▶ **WHAT THIS TASK INVOLVES**:
Starting with the line that has "Курсы сушильщиков" in the records below and ending with the line that has "DIF beschließt Spenden in Höhe von", output those lines exactly and nothing more; omit the pictures.

▶ **TASK INPUT**:
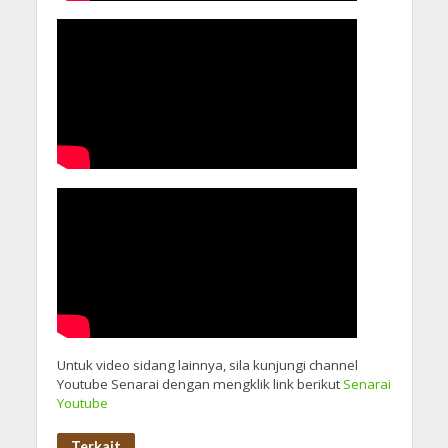
Untuk video sidang lainnya, sila kunjungi channel
Youtube Senarai dengan mengklik link berikut
Senarai
Youtube
Terkait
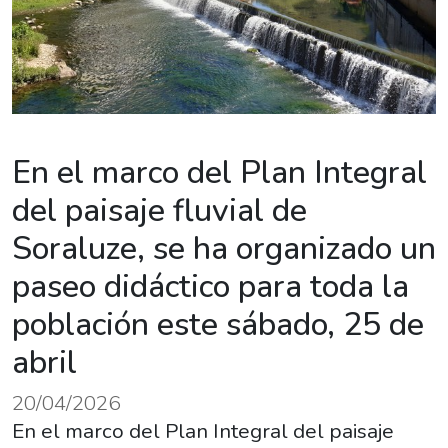
En el marco del Plan Integral
del paisaje fluvial de
Soraluze, se ha organizado un
paseo didáctico para toda la
población este sábado, 25 de
abril
20/04/2026
En el marco del Plan Integral del paisaje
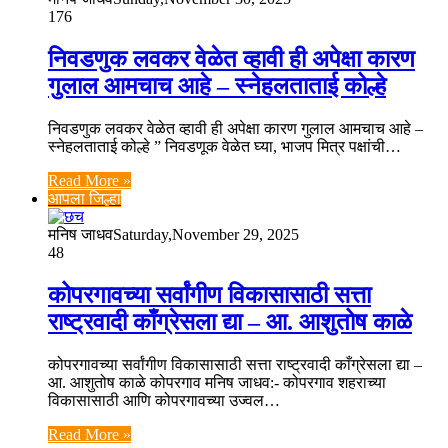
176
निवडणुक लवकर वेळेत व्हावी ही अपेक्षा कारण
गुलाल आमचाच आहे – स्नेहलताताई कोल्हे
निवडणुक लवकर वेळेत व्हावी ही अपेक्षा कारण गुलाल आमचाच आहे –
स्नेहलताताई कोल्हे ” निवडणूक वेळेत घ्या, भाजप मित्र पक्षांची…
Read More »
आपला जिल्हा
मनिष जाधव
Saturday,November 29, 2025
48
कोपरगावच्या सर्वांगीण विकासासाठी सत्ता
राष्ट्रवादी काँग्रेसला द्या – आ. आशुतोष काळे
कोपरगावच्या सर्वांगीण विकासासाठी सत्ता राष्ट्रवादी काँग्रेसला द्या –
आ. आशुतोष काळे कोपरगाव मनिष जाधव:- कोपरगाव शहराच्या
विकासासाठी आणि कोपरगावच्या उज्वल…
Read More »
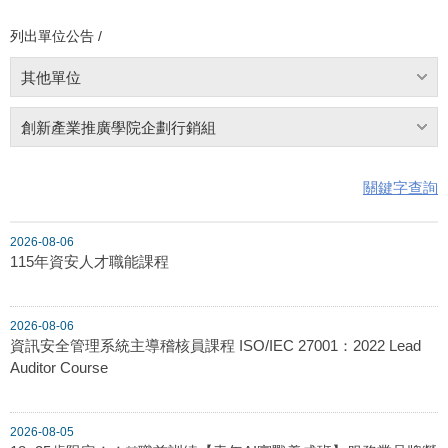
列出單位公告 /
其他單位
創新產業推廣學院企劃行銷組
關鍵字查詢
2026-08-06
115年資安人才職能課程
2026-08-06
資訊安全管理系統主導稽核員課程 ISO/IEC 27001：2022 Lead
Auditor Course
2026-08-05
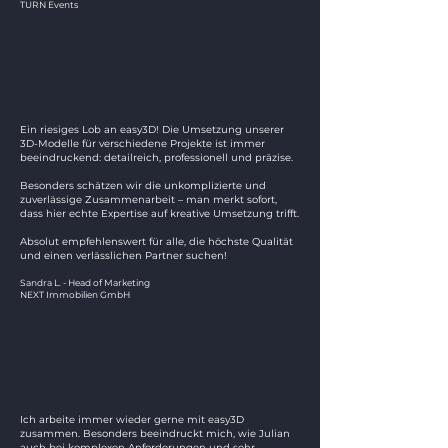
TURN Events
Ein riesiges Lob an easy3D! Die Umsetzung unserer
3D-Modelle für verschiedene Projekte ist immer
beeindruckend: detailreich, professionell und präzise.
Besonders schätzen wir die unkomplizierte und
zuverlässige Zusammenarbeit – man merkt sofort,
dass hier echte Expertise auf kreative Umsetzung trifft.
Absolut empfehlenswert für alle, die höchste Qualität
und einen verlässlichen Partner suchen!
Sandra L. - Head of Marketing
NEXT Immobilien GmbH
Ich arbeite immer wieder gerne mit easy3D
zusammen. Besonders beeindruckt mich, wie Julian
auch bei komplexen Anforderungen und sehr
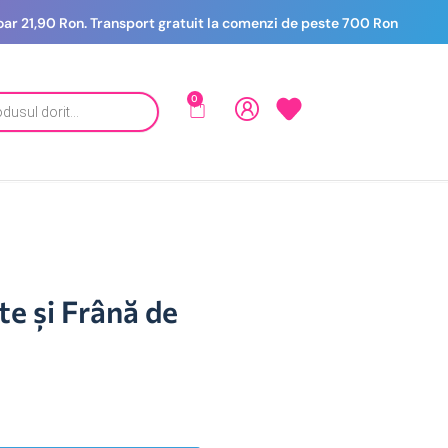
 doar 21,90 Ron. Transport gratuit la comenzi de peste 700 Ron
0
te și Frână de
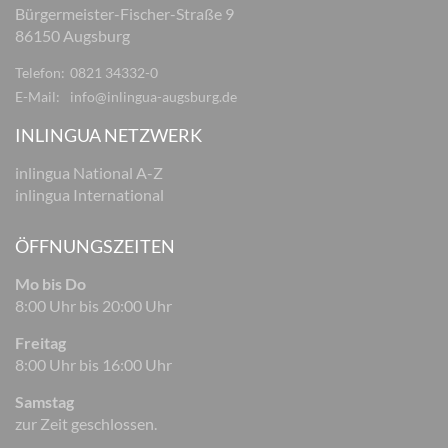
Bürgermeister-Fischer-Straße 9
86150 Augsburg
Telefon:
0821 34332-0
E-Mail:
info@inlingua-augsburg.de
INLINGUA NETZWERK
inlingua National A-Z
inlingua International
ÖFFNUNGSZEITEN
Mo bis Do
8:00 Uhr bis 20:00 Uhr
Freitag
8:00 Uhr bis 16:00 Uhr
Samstag
zur Zeit geschlossen.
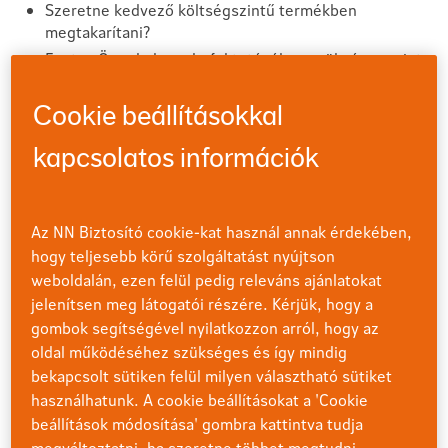
Szeretne kedvező költségszintű termékben
megtakarítani?
Fontos Önnek, hogy befektetéséhez szükség szerint
bármikor hozzáférjen?
Cookie beállításokkal
Széles eszközalap-kínálat
kapcsolatos információk
Miért éri meg Önnek?
Az NN Biztosító cookie-kat használ annak érdekében,
hogy teljesebb körű szolgáltatást nyújtson
Egyszeri díjas befektetés
weboldalán, ezen felül pedig releváns ajánlatokat
jelenítsen meg látogatói részére. Kérjük, hogy a
forint vagy euró alapon
gombok segítségével nyilatkozzon arról, hogy az
oldal működéséhez szükséges és így mindig
Egyszeri díjas, befektetési egységekhez kötött
bekapcsolt sütiken felül milyen választható sütiket
életbiztosításainkkal újabb céljai megvalósításához
használhatunk. A cookie beállításokat a 'Cookie
szeretnénk most hozzájárulni. Speciális ajánlatunkban a
beállítások módosítása' gombra kattintva tudja
szerződéskötéskor nincsen értékesítési költség, így az
megváltoztatni, ha szeretne többet megtudni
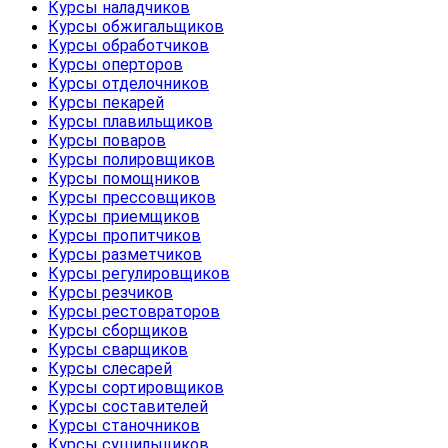
Курсы наладчиков
Курсы обжигальщиков
Курсы обработчиков
Курсы оперторов
Курсы отделочников
Курсы пекарей
Курсы плавильщиков
Курсы поваров
Курсы полировщиков
Курсы помощников
Курсы прессовщиков
Курсы приемщиков
Курсы пропитчиков
Курсы разметчиков
Курсы регулировщиков
Курсы резчиков
Курсы рестовраторов
Курсы сборщиков
Курсы сварщиков
Курсы слесарей
Курсы сортировщиков
Курсы составителей
Курсы станочников
Курсы сушильщиков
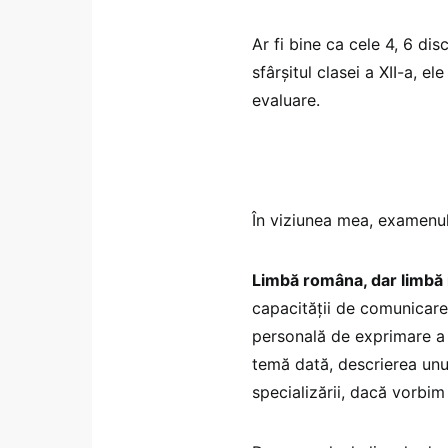
Ar fi bine ca cele 4, 6 di
sfârșitul clasei a XII-a, e
evaluare.
În viziunea mea, examenul
Limbă româna, dar limbă r
capacității de comunicare,
personală de exprimare a u
temă dată, descrierea unu
specializării, dacă vorbi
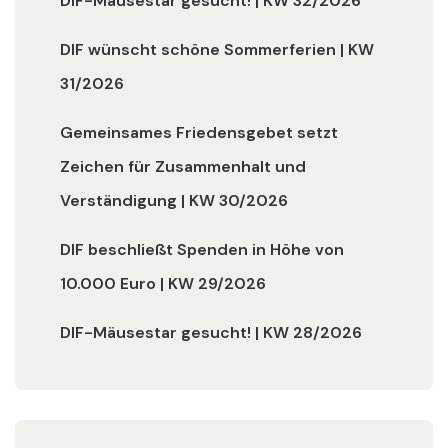
DIF-Mäusestar gesucht! | KW 32/2026
DIF wünscht schöne Sommerferien | KW
31/2026
Gemeinsames Friedensgebet setzt
Zeichen für Zusammenhalt und
Verständigung | KW 30/2026
DIF beschließt Spenden in Höhe von
10.000 Euro | KW 29/2026
DIF-Mäusestar gesucht! | KW 28/2026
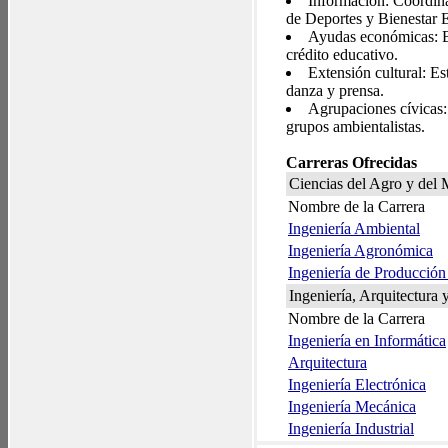
Información: Coordin
de Deportes y Bienestar E
Ayudas económicas: Be
crédito educativo.
Extensión cultural: Est
danza y prensa.
Agrupaciones cívicas:
grupos ambientalistas.
Carreras Ofrecidas
Ciencias del Agro y del 
Nombre de la Carrera
Ingeniería Ambiental
Ingeniería Agronómica
Ingeniería de Producció
Ingeniería, Arquitectura 
Nombre de la Carrera
Ingeniería en Informática
Arquitectura
Ingeniería Electrónica
Ingeniería Mecánica
Ingeniería Industrial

▶ **EXERCISE OUTPUT**:
Курсы сушильщиков
Ar fi bine ca cele 4, 6 di
sfârșitul clasei a XII-a, e
evaluare.
În viziunea mea, examenul
Limbă româna, dar limbă r
capacității de comunicare,
personală de exprimare a u
temă dată, descrierea unu
specializării, dacă vorbi
DIF-Mäusestar gesucht! | KW 32/2026
DIF wünscht schöne Sommerferien | KW
31/2026
Gemeinsames Friedensgebet setzt
Zeichen für Zusammenhalt und
Verständigung | KW 30/2026
DIF beschließt Spenden in Höhe von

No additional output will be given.